Musical Intervals

An interval is the apparent distance in pitch between two musical sounds. The ability to recognize and produce musical intervals is a vital skill for any singer.


When one sound has a frequency precisely twice that of another sound – that is, when the two frequencies are in the ratio of 2:1 – they “sound” like the same pitch to most listeners.  We call the pitch difference or intervale between two such notes an octave.   That is why, for example, a man, a woman, and a small child can all sing the same melody together – they are singing at intervals of an octave. 

Listen to an example of an octave. You can sing an octave with ascending pitch or descending pitch, starting on any note.

Perfect fifth

Early musicians discovered that they could easily create an octave by doubling or halving the length of a plucked string, so it is not surprising that they experimented with other simple ratios in the form of music. It turns out that these ratio produced intervals that "sound good" to the human ear.

For example, adding 50% to a particular pitch (increasing the pitch by half, or a ratio of 3:2) creates an interval that we are familiar with as the sound of trumpet call. This interval eventually came to be called a perfect fifth.

Listen to a perfect fifth.

Perfect fourth

Increasing a pitch by one third (a ratio of 4:3) creates another familar interval, one that we often associate with the words, "Here comes the bride." This interval came to be called a perfect fourth.

Listen to a perfect fourth.

A perfect fourth followed by a perfect fifth, in either order, add up to an octave.

Listen to hear how this works.

Major third

Increasing a pitch by one quarter (a ratio of 5:4) create another useful interval which we call a major third.

Listen to a major third.

Minor third

Increasing a pitch by one fifth (a ratio of 6:5) creates an interval which we call a minor third.

Listen to a minor third.

The major and minor thirds form a musical pair, one larger (Latin maior) and a smaller one (minor).

Major second

Increasing a pitch by one eighth (a ratio of 9:8) creates an interval which we call a major second.

Listen to a major second.

This interval is also called a whole step, because (along with the half step, described below) it is one of the two basic elements in musical scale.

Minor second

Increasing a pitch by one fifteenth (a ratio of 16:15) creates an interval which we call a minor second or half step.

Listen to a minor second.

Other pitch ratios create larger intervals ("sixths" and "sevenths", major and minor), as well as intervals larger than an octave, and a peculiarly dissonant interval caled a tritone (listen), larger than a perfect fourth and smaller than a perfect fifth. But the intervals described above are the ones normally using in plain chant.
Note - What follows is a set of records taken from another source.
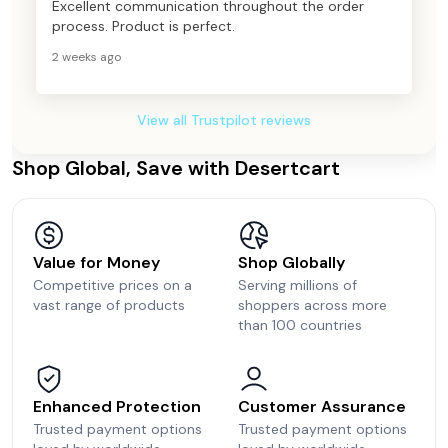
Excellent communication throughout the order
process. Product is perfect.
2 weeks ago
View all Trustpilot reviews
Shop Global, Save with Desertcart
Value for Money
Shop Globally
Competitive prices on a
Serving millions of
vast range of products
shoppers across more
than 100 countries
Enhanced Protection
Customer Assurance
Trusted payment options
Trusted payment options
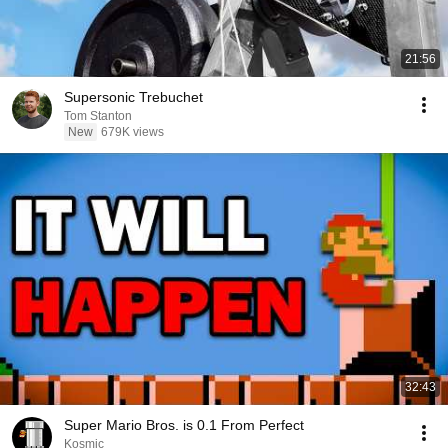
21:56
Supersonic Trebuchet
Tom Stanton
New
679K views
32:43
Super Mario Bros. is 0.1 From Perfect
Kosmic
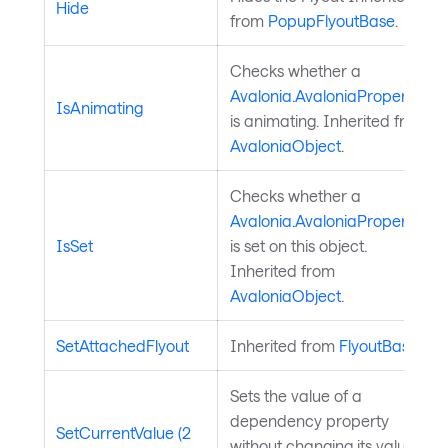
Hide
from
PopupFlyoutBase
.
Checks whether a
Avalonia.AvaloniaProperty
IsAnimating
is animating. Inherited from
AvaloniaObject
.
Checks whether a
Avalonia.AvaloniaProperty
IsSet
is set on this object.
Inherited from
AvaloniaObject
.
SetAttachedFlyout
Inherited from
FlyoutBase
.
Sets the value of a
dependency property
SetCurrentValue (2
without changing its value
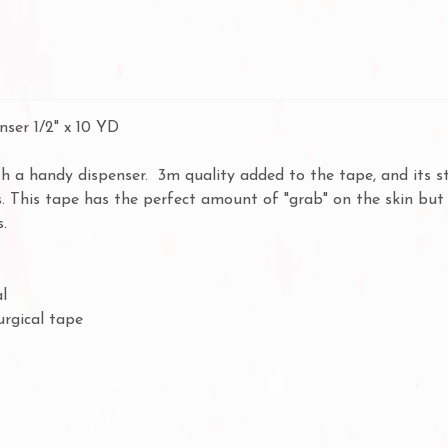
ser 1/2" x 10 YD
 a handy dispenser. 3m quality added to the tape, and its st
. This tape has the perfect amount of "grab" on the skin but y
.
l
urgical tape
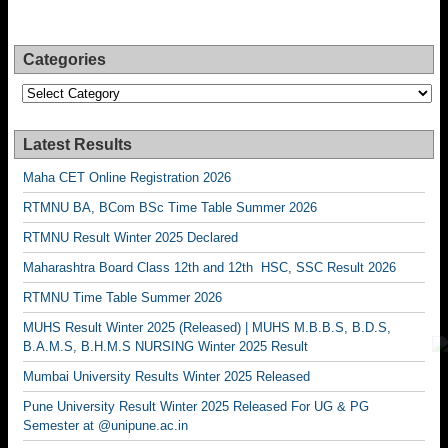
Categories
Categories
Latest Results
Maha CET Online Registration 2026
RTMNU BA, BCom BSc Time Table Summer 2026
RTMNU Result Winter 2025 Declared
Maharashtra Board Class 12th and 12th HSC, SSC Result 2026
RTMNU Time Table Summer 2026
MUHS Result Winter 2025 (Released) | MUHS M.B.B.S, B.D.S,
B.A.M.S, B.H.M.S NURSING Winter 2025 Result
Mumbai University Results Winter 2025 Released
Pune University Result Winter 2025 Released For UG & PG
Semester at @unipune.ac.in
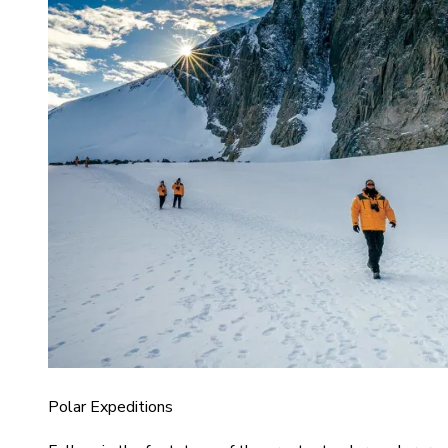
Polar Expeditions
You can use the Theta Music Trainer games to learn to recognize intervals (Melodic Drops, Flash Intervals).

The tonic or "home" pitch

When intervals are assembled to create a melody, they usually function in relation to a particular "home pitch" or base frequency which is called the tonic; this may be the starting note for the melody, and is very often the ending note as well. But even when the melody begins or ends on a different note, the tonic is the pitch around which the melody moves. (When the tonic changes in the course of a longer piece of music, this is called a modulation.)

You can use the Theta Music Trainer game Tonic Finder for practice in recognizing the tonic pitch "by ear."

The ascending minor second and perfect fourth have the peculiar tendency to emphasize the higher note, marking it as a (potential) tonic pitch. This chacteristic is sometimes used to emphasize a solid ending to a musical composition. For example, listen to the conclusion of the first movement of Ludwig van Beethoven's 's Symphony #1, which uses a string of perfect fourths (combined with minor seconds) to emphasize the tonic pitch.